I have been keeping Tanganyikan cichlids continuously (N. brichardi has always been a part of it) for the better part of four decades (1975); the last 25 years at my current residence. Until recently I never paid any attention to water parameters. I have used under gravel filtration with power heads throughout. A long time ago I had a complete tank die off due to my N. brichardi (they were L. brichardi when this happened  ) cleaning all the gravel off of the plate underneath the rockwork. A solution has been put in place to prevent this from happening again. I had a heater malfunction kill off a tank as well. I now have a sensor shut off the power to the heaters if the temperature rises too high (it works when I test it in hot water I just hope it works when needed). Currently I have brichard in one tank(red granite rockwork), J marlieri, N. leleupi and T. sp.
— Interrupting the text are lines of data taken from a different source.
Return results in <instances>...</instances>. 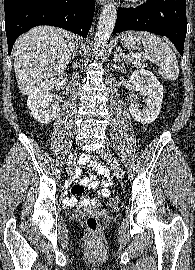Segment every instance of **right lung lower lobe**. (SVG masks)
Returning <instances> with one entry per match:
<instances>
[{
    "label": "right lung lower lobe",
    "mask_w": 195,
    "mask_h": 270,
    "mask_svg": "<svg viewBox=\"0 0 195 270\" xmlns=\"http://www.w3.org/2000/svg\"><path fill=\"white\" fill-rule=\"evenodd\" d=\"M8 53L22 33L38 25H51L88 35L94 0H4Z\"/></svg>",
    "instance_id": "98d812e1"
}]
</instances>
Red Moliro, in the other(red and black slate rockwork). All are less than one inch of fish per gallon.

A year back my wife accompanied me to a swap meet. She announced that she wanted me to set up a discus tank in the dining room. I read a lot of articles on discus care. When I told her how much it was going to cost she said forget it. However, the ideas of flow rate and wet/dry filtration caught my attention. I built my own wet/dry filter system by modifying systems from "You Tube". The flow rate is around 7X tank volume per hour from the wet/dry and 8X tank volume per hour from the under gravel.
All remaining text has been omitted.